Chapter 17. Data-Protection Mechanisms
You are almost finished! Relax, take a breath , and congratulate yourself: we sincerely hope that what you have learned so far from this book will benefit you as you build (or rebuild) your network's security infrastructure. It is now time to explore the last layer of our model: securing the data itself. Data is why you have networks and computers; data is what makes all modern organizations tick. And for some attackers, it is also the most enticing target. Attackers know they can cause you lots of grief if they simply prevent you from getting to your data, whether through a denial-of-service attack or through active data destruction. And because data is becoming increasingly mobile, it is becoming increasingly more important that organizations invest in sound data-protection mechanisms, because there are times where you cannot rely on any of the other layers to provide sufficient protection.
In this chapter, we investigate technologies that can protect data at rest:  access control lists, rights management, and a bit on encryption. We also cover a little on auditing.
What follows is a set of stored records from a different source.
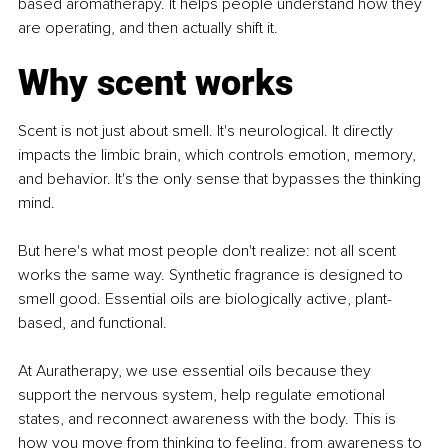
based aromatherapy. It helps people understand how they 
are operating, and then actually shift it.
Why scent works
Scent is not just about smell. It's neurological. It directly 
impacts the limbic brain, which controls emotion, memory, 
and behavior. It's the only sense that bypasses the thinking 
mind.
But here's what most people don't realize: not all scent 
works the same way. Synthetic fragrance is designed to 
smell good. Essential oils are biologically active, plant-
based, and functional.
At Auratherapy, we use essential oils because they 
support the nervous system, help regulate emotional 
states, and reconnect awareness with the body. This is 
how you move from thinking to feeling, from awareness to 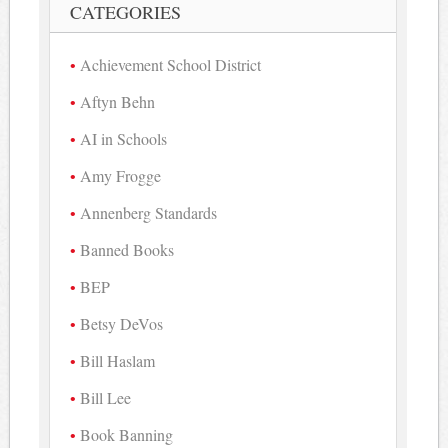
CATEGORIES
Achievement School District
Aftyn Behn
AI in Schools
Amy Frogge
Annenberg Standards
Banned Books
BEP
Betsy DeVos
Bill Haslam
Bill Lee
Book Banning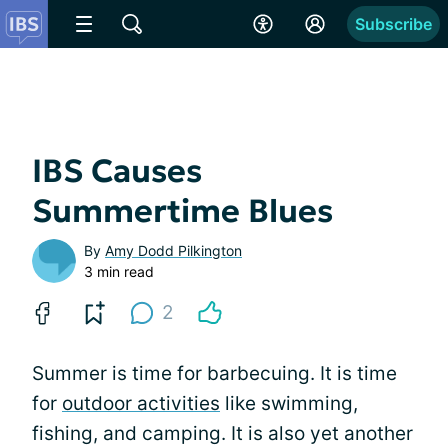
Subscribe
IBS Causes
Summertime Blues
By
Amy Dodd Pilkington
3 min read
2
Summer is time for barbecuing. It is time
for
outdoor activities
like swimming,
fishing, and camping. It is also yet another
And although it might make sense to have included EFS in this chapter, we put it in the physical security chapter instead because we believe that EFS's principal role is to protect the data on stolen laptops.
Access control is part of the authorization (sometimes referred to as authz) function of a computer system. Authorization is part of the three A's that a secure product must be able to perform: authentication, authorization, and auditing. We have discussed the authentication function in Chapter 11, "Passwords and Other Authentication MechanismsThe Last Line of Defense," but a brief review before we move on to the other two is appropriate.
Authentication is the process of identifying a user and binding that user to an identity within the computer system. In Windows, the user identities are held within the Security Accounts Manager (SAM) database or in Active Directory (AD). Although it is possible to have authentication without identification, normally the two are so intertwined that we consider them part of the same functionality. (An example of authentication without identification is where multiple users could use the same computer system identifier [shared accounts, for instance]. You only know which computer system identifier was used, not which actual person performed the operation.)
Authorization is the process of asserting whether a computer system identity (hereinafter referred to as a user) has the right to perform some task or another. Typically, the functionality of authorization is implemented through an access control list (ACL), but there are other mechanisms as well. For instance, Windows has the concept of account rights and privileges. An account right is the right to log on or not log on through a particular mechanism, such as logging on locally (SeInteractiveLogonRight internally). A privilege is the right to perform certain system- related operations, such as replacing a security token on a process (SeAssignPrimaryTokenPrivilege). Although account rights and privileges are different constructs and are even defined in different header files (for the programming-inclined account rights are defined in NTSecAPI.h, while privileges are defined in WinNT.h), they are usually considered together under the common moniker "privileges."
As often as possible, it is better to assign rights to groups than to individual users. Because users can belong to many groups, create groups that represent the various rights you will use throughout your network and add or remove members as appropriate. 
Auditing is the ability to hold users accountable for their actions. The system should have the ability to create an audit trail of accesses to the objects the system protects. This is typically also implemented through ACLs, but a different kind of ACL.